Het Zweeds heeft ook enkele belangrijke verschillen in de grammatica. Definitieve artikelen worden aan het einde van hun zelfstandige naamwoorden toegevoegd, zodat ett hus (een huis) huset (het huis) wordt. Ook in tegenstelling tot het Engels, gebruikt het Zweeds twee grammaticale geslachten, genaamd Common en Neuter. Zelfstandige naamwoorden van het gewone geslacht worden soms "en woorden" genoemd, en veel woorden voor levende (of eenmalig levende) dingen zijn "en woorden". Zelfstandige naamwoorden van het neutrale geslacht worden soms "ettwoorden" genoemd.

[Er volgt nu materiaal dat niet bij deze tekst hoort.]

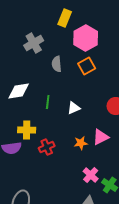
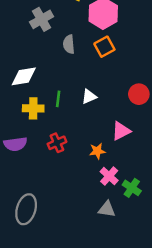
green line: (48, 102) -> (58, 99), moved
yellow cross: (27, 130) -> (33, 108), moved
orange star: (81, 143) -> (97, 151), moved

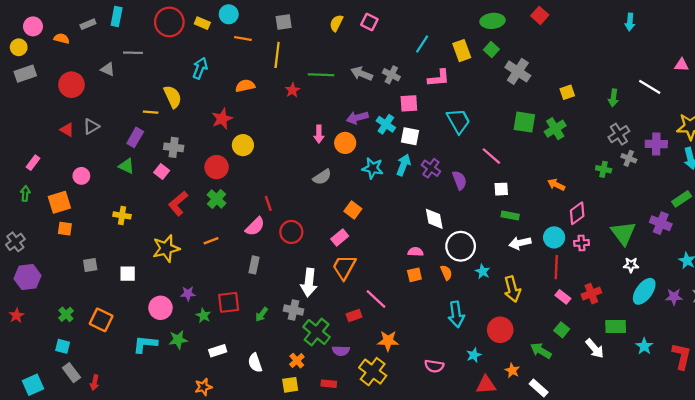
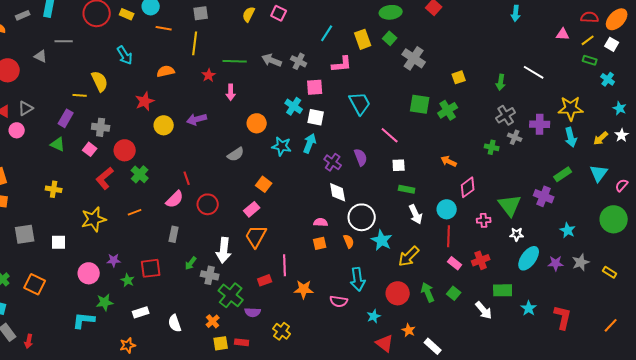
pink triangle: (682, 65) -> (563, 34), moved
cyan arrow: (200, 68) -> (125, 55), turned 126
purple arrow: (357, 118) -> (197, 119), moved
pink arrow: (319, 134) -> (231, 92), moved
red circle: (217, 167) -> (125, 150), moved
purple cross: (431, 168) -> (333, 162), moved
pink circle: (81, 176) -> (17, 130), moved
white arrow: (520, 243) -> (416, 214), turned -102
pink cross: (582, 243) -> (484, 220), moved
gray square: (90, 265) -> (25, 234), size x1.5
cyan star: (483, 272) -> (382, 240), size x1.5
yellow arrow: (512, 289) -> (409, 256), turned 60
pink line: (376, 299) -> (285, 265), turned 45
green arrow: (262, 314) -> (191, 263), moved
orange star: (388, 341) -> (304, 289), moved
cyan L-shape: (145, 344) -> (84, 320), moved
green arrow: (541, 351) -> (428, 292), moved, turned 36
pink semicircle: (434, 366) -> (339, 301), moved
yellow cross: (373, 372) -> (282, 331), size x0.7
yellow square: (290, 385) -> (221, 343), moved
red triangle: (486, 385) -> (385, 343), turned 42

Voorbeeld van enkele woorden in het Zweeds
Zweedse | Engels |
Ett/En | Een |
Två | Twee |
Tre | Drie |
Fyra | Vier |
Vrouwelijk | Vijf |
Seks | Zes |
Sju | Zeven |
Åtta | Acht |
Nio | Negen |
Tio | Tien |
Ja | Ja |
Nej | Geen |
Jag | I |
Du | U |
Mig | Ik |
Han | Hij |
Hon | Zij |
Vi | Wij |
De/dem | Zij/hij |
Jag är | Ik ben |
Sverige | Zweden |
Hus | Huis |
Hem | Home |
Väg | Weg |
Björnar | Beren |
Hjälp | Help |
Basis Zweedse uitdrukkingen
God dag/Hej | Goedendag/Hello |
Hur mår du? | Hoe gaat het met je? |
Jag mår bh, tack | Heel goed, dank u. |
Tack | Dank u wel. |
Tack så mycket | Dank u wel. |
God morgon | Goedemorgen |
God eftermiddag | Goedenavond |
Hej då | Tot ziens |
Vragen en antwoorden
V: Welke taal wordt het meest gesproken in Zweden?
A: Zweeds (svenska) is de taal die het meest gesproken wordt in Zweden.
V: Hoeveel mensen spreken Zweeds?
A: Meer dan negen miljoen mensen spreken Zweeds.
V: Kan iemand die een Scandinavische taal spreekt de andere talen verstaan?
A: Ja, iemand die een van de andere Scandinavische talen verstaat, zoals Noors en Deens, kan de andere talen verstaan.
V: Zijn er lokale dialecten van het Zweeds?
A: Ja, er zijn enkele plaatselijke dialecten met verschillen in grammatica en woordenschat in kleine steden en plattelandsgebieden.
V: Wat is de oorsprong van het Zweeds?
A: Het Zweeds begon als een dialect van het Oudnoords, een taal die iedereen in Scandinavië in de Vikingtijd verstond. Rond de 12e eeuw ging het zich langzaam onderscheiden van andere dialecten.
V: Worden er in het Zweeds tekens gebruikt die in het Engels niet voorkomen?
A: Ja, er zijn drie tekens in het Zweeds die niet in het Engels worden gebruikt - å, ä en ö.
V: Welk grammaticaal geslacht gebruikt het Zweeds?
A: Naast het gewone en onzijdige geslacht, die afwijken van de Engelse grammaticaregels, hebben zelfstandige naamwoorden ook bepaalde lidwoorden aan hun uiteinden toegevoegd om ze verder van elkaar te onderscheiden.